# Cross-sell PredictionPredict Health Insurance Owners' who will be interested in Vehicle Insurance

In [None]:
# importing libraries

import pandas as pd
import numpy as np
import seaborn as sns
import plotly.express as px
import matplotlib.pyplot as plt

## Importing dataset

In [None]:

data=pd.read_csv('../input/health-insurance-cross-sell-prediction/train.csv')
data.head()

In [None]:
data.info()

In [None]:
data.shape

In [None]:
data.describe()

In [None]:
data.isnull().sum()

# EDA

In [None]:
ax=sns.countplot(data['Response'])
for p in ax.patches:
    ax.annotate('{:d}'.format(p.get_height()), (p.get_x()+0.25, p.get_height()+1))

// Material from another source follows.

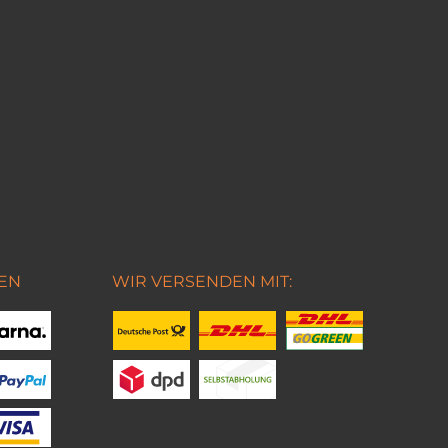
EN
WIR VERSENDEN MIT:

### Customer age distribution
#### Most of the customer are in 20-30 age group

In [None]:
sns.distplot(data['Age'])

#### But the positive response  received from varied age group, shows age group 35-50 have high conversion rate

In [None]:
plt.figure(figsize=(20,8))
ax= sns.countplot(data['Age'],hue=data['Response'])
plt.ylabel('Response')
plt.show()

In [None]:
sns.scatterplot(x=data['Age'],y=data['Annual_Premium'])

In [None]:
ax=sns.countplot(data['Gender'])
for p in ax.patches:
    ax.annotate('{:d}'.format(p.get_height()), (p.get_x()+0.25, p.get_height()+1))

In [None]:
df=data.groupby(['Gender'])['Driving_License'].count().to_frame().reset_index()
df

In [None]:
sns.catplot(x="Gender", y="Driving_License",
                data=df, kind="bar")

#### customer that were previously not insured most of turn positive response for vehicle insurance

In [None]:
plt.figure(figsize=(10,8))
ax= sns.countplot(data['Previously_Insured'],hue=data['Response'])
plt.ylabel('Response')
for p in ax.patches:
    ax.annotate('{:d}'.format(p.get_height()), (p.get_x()+0.15, p.get_height()+1))

In [None]:
ax=sns.countplot(data['Vehicle_Age'])
for p in ax.patches:
    ax.annotate('{:d}'.format(p.get_height()), (p.get_x()+0.25, p.get_height()+1))

In [None]:
sns.countplot(data['Vehicle_Age'],hue=data['Response'])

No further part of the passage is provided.